# Just got our neck labels..



## ladyumbrella (Aug 25, 2009)

Hey all, just got our neck labels today and we're pretty happy with..they are going to be sewn onto the inside back of the t-shirt along the vertical sides...have some pictures of them on my blog here - LadyUmbrella - T-Shirts and Life.. - (hope its street legal to mention my blog?) ..any thoughts on them? They are nice and soft so won't cause any irritation...or they better not anyway...We are going to have a small tag for size on the neck and then wash/care instructions will be inside the tee on the side...


----------



## zeusprinting (Jun 21, 2009)

They look great!

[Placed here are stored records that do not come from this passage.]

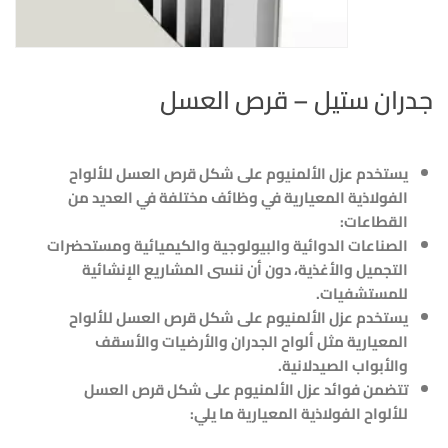
جدران ستيل – قرص العسل
يستخدم عزل الألمنيوم على شكل قرص العسل للألواح
الفولاذية المعيارية في وظائف مختلفة في العديد من
القطاعات:
الصناعات الدوائية والبيولوجية والكيميائية ومستحضرات
التجميل والأغذية، دون أن ننسى المشاريع الإنشائية
للمستشفيات.
يستخدم عزل الألمنيوم على شكل قرص العسل للألواح
المعيارية مثل ألواح الجدران والأرضيات والأسقف
والأبواب الصيدلانية.
تتضمن فوائد عزل الألمنيوم على شكل قرص العسل
للألواح الفولاذية المعيارية ما يلي: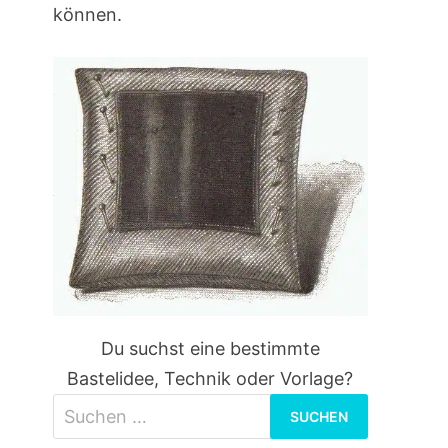
können.
Du suchst eine bestimmte
Bastelidee, Technik oder Vorlage?
Suchen
nach:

Nice job.


----------



## ladyumbrella (Aug 25, 2009)

Thanks Nate...glad you like em...


----------



## HRClothes (Jan 19, 2009)

Hey I love them too.... how did u get them from.... and how long did it take? they are woven correct, I dunno what to get right now.... im lost on labels


----------



## ladyumbrella (Aug 25, 2009)

They are woven perfectly, the design we gave them is exactly what they created and they are so soft its unreal..there is a link from my blog to the guys who did them..get in touch, I can only say good things about them...for us it took us over a year to get that label the way we wanted it as we had so many re-designs and new ideas, different directions etc - the creative process more or less..for each idea we had they sent us proper samples..we have different versions like..you can see another one they sent us on our facebook page in one of the folders..

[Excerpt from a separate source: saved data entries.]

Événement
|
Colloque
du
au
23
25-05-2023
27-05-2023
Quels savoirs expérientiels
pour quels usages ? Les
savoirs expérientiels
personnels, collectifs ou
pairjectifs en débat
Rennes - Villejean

Delighted to hear that you like them..what we did when we were trying to decide on our label was to go into shops, see what other people were doing, take ideas from there and then rule out what we didn't want..ie, we didn't go for a screen printed tag because we wanted the extra bit of material and go, what we hope customers will see, as the extra yard to give our t-shirt the finish we think it merits..others may prefer screen printed tags and they are cool too but you just have to decide how you want your tee to look and then go for it...eh, we think..good luck..


----------



## HRClothes (Jan 19, 2009)

see its cool to help me out... as clothing lines, we compete bt in a friendly way... im gonna pm you about more stuff about business.... thanks for helpin me out!


----------



## ladyumbrella (Aug 25, 2009)

No problems...PM away...


----------



## PatrickMasucci (Oct 18, 2009)

Hey Lady Umbrella may I ask how much you paid for those labels just so i can budget? - how much for how many?


----------



## ladyumbrella (Aug 25, 2009)

I can't remember exactly but we got a special offer and I think it was approximately 250euro for 1000...although that was paid over a year ago so I have no idea how they are pricing them now...


----------



## muneca (Sep 30, 2008)

hey lady umbrella, 

those are really nice! good design. i was thinking of doing screen printed label. but, this is WAY better! i love it and i love that fact that you have your web address on 'em. GOOD JOB! wow! i will be calling this guy for SURE!!!!


----------